JOE LEE is a research analyst with the Milken Institute on the regional economics team. He specializes in labor economics with a focus in human capital and economic development. Recent work includes the internet effect on educational attainment. He has been involved in projects that include regional workforce issues, human capital interactions, entrepreneurship and innovation. Joe received his M.A. in economics from CSULB and graduated from The Evergreen State College.
MICHAEL C.Y. LIN is a research analyst in regional economics at the Milken Institute. His current research focuses on urban and regional economic development in Asia and the United States. Prior to joining the Institute, Dr. Lin was a teaching associate at the University of Southern California (USC) focusing on quantitative methods and analysis. Dr. Lin's articles have been published in such academic outlets as the Annals of Regional Science, and he has published two book chapters about community planning and shrinking cities. He was also involved in writing several reports on green buildings, informal housing, sustainable community development, and urban and regional economic development. He has also participated in peer reviews for academic journal articles. Dr. Lin holds a bachelor's degree in architecture and a master's degree in urban design, both from the National Taipei University of Technology in Taiwan, and a Ph.D. in policy, planning, and development with a specialization in urban economics from USC.

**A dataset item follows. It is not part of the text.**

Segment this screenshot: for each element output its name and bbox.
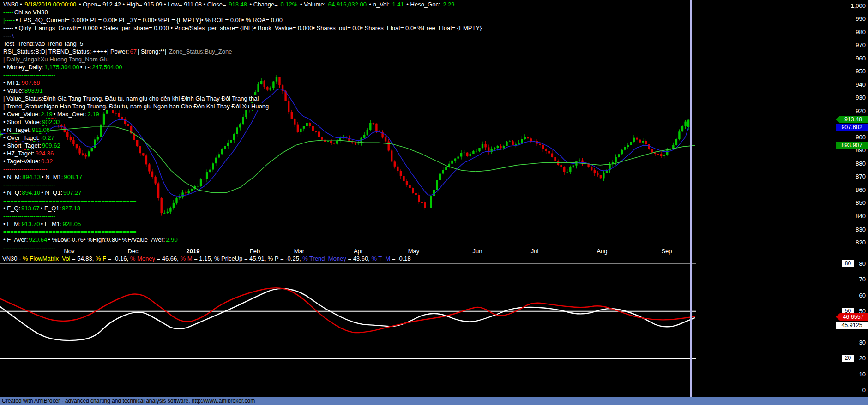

MINOLI RATNATUNGA is an economist and the director of regional economics research at the Milken Institute Center for Regional Economics. With her team, she investigates the key economic development issues facing regions, including competitiveness, fostering innovation and entrepreneurship, and building human capital. Ratnatunga's publications include "Concept to Commercialization: The Best Universities for Technology Transfer," "Regional Performance Over Time: Thriving and Reviving Amid Economic Challenges," "California's Innovation-Based Economy: Policies to Maintain and Enhance It," "State Technology and Science Index," and the Best-Performing Cities series. Before joining the Institute, she worked for eight years at the Allegheny Conference on Community Development, a regional economic development organization focused on the Pittsburgh area's competitiveness and quality of life. There she focused her research on energy policy, transportation and infrastructure funding, and state tax competitiveness, working with civic and business leaders to help key decision-makers make better policy choices. Ratnatunga has a bachelor's degree in philosophy and economics from the London School of Economics and a master's degree in public policy and management from Carnegie Mellon University.